Zombie APIs present a range of security and compliance risks. They are not patched, for instance. Nor are they monitored for suspicious activity. 

Why make the distinction? The reason to differentiate shadow APIs from zombie APIs has to do with avoiding the situation in the first place. A shadow API comes into existence because someone wants it to be in existence. A zombie API exists due to neglect of API governance policies. Each problem requires a different solution.

How to detect shadow APIs

Shadow APIs present a conundrum for API security managers. If they’re invisible, how does anyone even know to address their risk? The answer is that one should make an effort to discover them, so they will become visible. A number of techniques are proving effective at detecting shadow APIs. They include:

• Log analysis: By analyzing application logs, admins can detect the presence of an API, even if it officially doesn’t exist. 
• Monitoring: Specialized tools can monitor applications for API requests, which contain distinctive code signatures. By monitoring, admins can discover shadow APIs. 
• Code scanning: This process tracks an application’s source code to discover API use. Code scanning, sometimes called “static code analysis,” can spot a shadow API before it’s deployed.
• Outbound proxies: Setting up an outbound proxy can catch API requests heading to shadow APIs. 
• API crawling/scraping tools: Essentially these tools help you locate a website’s API endpoints, etc.

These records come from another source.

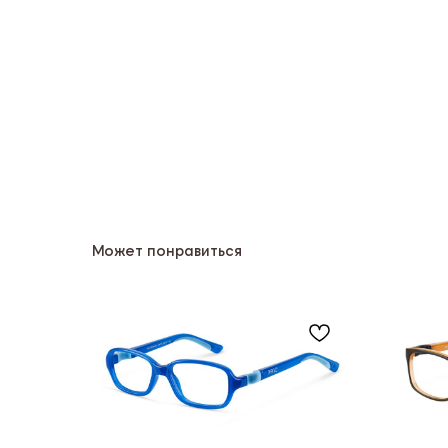
Может понравиться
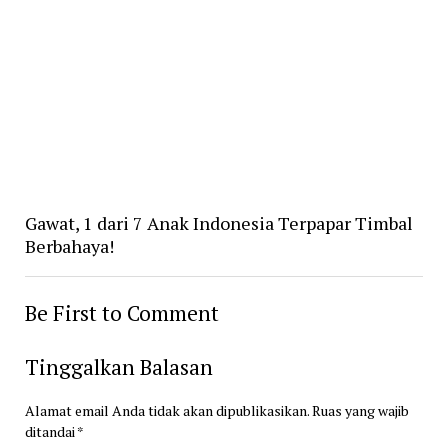
Gawat, 1 dari 7 Anak Indonesia Terpapar Timbal
Berbahaya!
Be First to Comment
Tinggalkan Balasan
Alamat email Anda tidak akan dipublikasikan.
Ruas yang wajib
ditandai
*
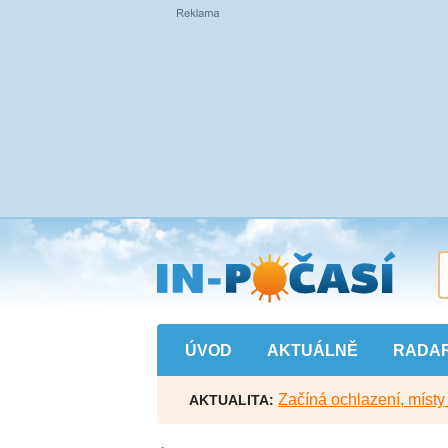
Přejít
na
hlavní
obsah
ÚVOD
AKTUÁLNĚ
RADA
Začíná ochlazení, míst
AKTUALITA:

Each of these techniques requires the organization to maintain a complete inventory of APIs to compare with the results of log analysis, monitoring and so forth. Without such an inventory, no one would know if an API is supposed to be operating or not. An API management system is also necessary, because once the organization detects a shadow API, it needs a repeatable way to isolate it and apply controls to it—or take it down.

How Noname can uncover shadow APIs

Noname Security can help with the detection of shadow APIs. The Noname API Security Discovery Platform automatically discovers APIs and creates a thorough API inventory. Discoverable targets include APIs based on HTTP, REST, GraphQL, SOAP, XML-RPC, and JSON-RPC. The platform has flexible tagging capabilities, along with datatype assigning that groups APIs by application and business unit. It can also find exploitable intelligence about APIs, with the goal of understanding potential attack paths. From there, the platform can simulate attacker reconnaissance—rapidly finding and fixing API vulnerabilities. The platform does not require integrations, installations, or implementations.

Conclusion

A shadow API, which admins cannot see and is not subject to security controls or governance policy, is a source of risk. Hackers can exploit them to gain unauthorized access to sensitive information. Data breaches and compliance problems can result, among other negative outcomes. It is possible to detect shadow APIs, however, using techniques like log analysis and code scanning. Once discovered, a shadow API should be included in an organization’s central API inventory and be made subject to appropriate policies and controls.